DESCRIPTION OF THE TASK
In the records below, find the line containing "Аксу - Актобе". Output it and every line after it to the end, unchanged, with no pictures.

(Page-level text extractions)
-.-.-
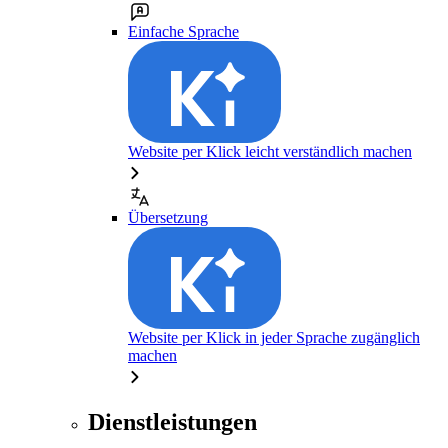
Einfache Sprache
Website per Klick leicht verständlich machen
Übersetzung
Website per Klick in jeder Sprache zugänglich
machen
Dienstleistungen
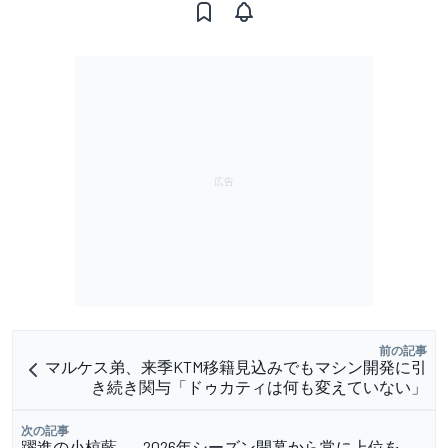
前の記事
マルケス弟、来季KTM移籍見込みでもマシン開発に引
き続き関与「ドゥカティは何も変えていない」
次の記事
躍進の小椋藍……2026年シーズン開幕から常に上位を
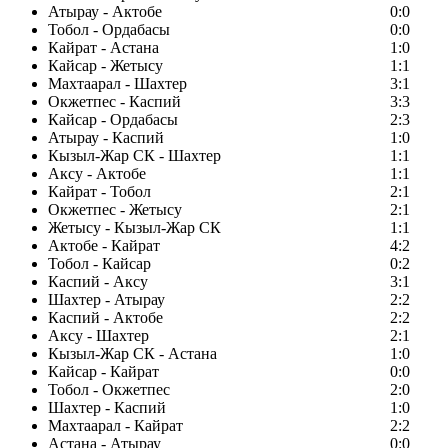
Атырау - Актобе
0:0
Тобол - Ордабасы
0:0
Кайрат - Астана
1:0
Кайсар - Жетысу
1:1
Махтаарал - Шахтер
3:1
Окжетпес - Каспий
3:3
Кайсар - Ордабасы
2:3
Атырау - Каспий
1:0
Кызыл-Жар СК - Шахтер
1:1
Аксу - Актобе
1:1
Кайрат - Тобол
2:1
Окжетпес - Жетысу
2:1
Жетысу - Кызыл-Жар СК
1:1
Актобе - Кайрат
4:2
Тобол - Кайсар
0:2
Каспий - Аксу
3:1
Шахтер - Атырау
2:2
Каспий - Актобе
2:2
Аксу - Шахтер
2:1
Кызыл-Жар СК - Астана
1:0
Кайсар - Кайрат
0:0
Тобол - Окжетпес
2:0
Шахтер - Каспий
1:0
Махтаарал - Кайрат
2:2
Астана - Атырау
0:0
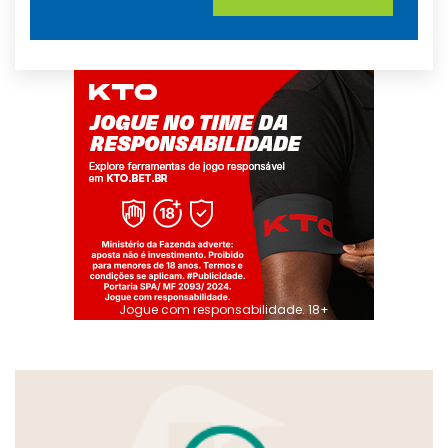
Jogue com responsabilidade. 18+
-.-.-
ANSWER FOR THIS EXERCISE
Аксу - Актобе
1:1
Кайрат - Тобол
2:1
Окжетпес - Жетысу
2:1
Жетысу - Кызыл-Жар СК
1:1
Актобе - Кайрат
4:2
Тобол - Кайсар
0:2
Каспий - Аксу
3:1
Шахтер - Атырау
2:2
Каспий - Актобе
2:2
Аксу - Шахтер
2:1
Кызыл-Жар СК - Астана
1:0
Кайсар - Кайрат
0:0
Тобол - Окжетпес
2:0
Шахтер - Каспий
1:0
Махтаарал - Кайрат
2:2
Астана - Атырау
0:0
Jogue com responsabilidade. 18+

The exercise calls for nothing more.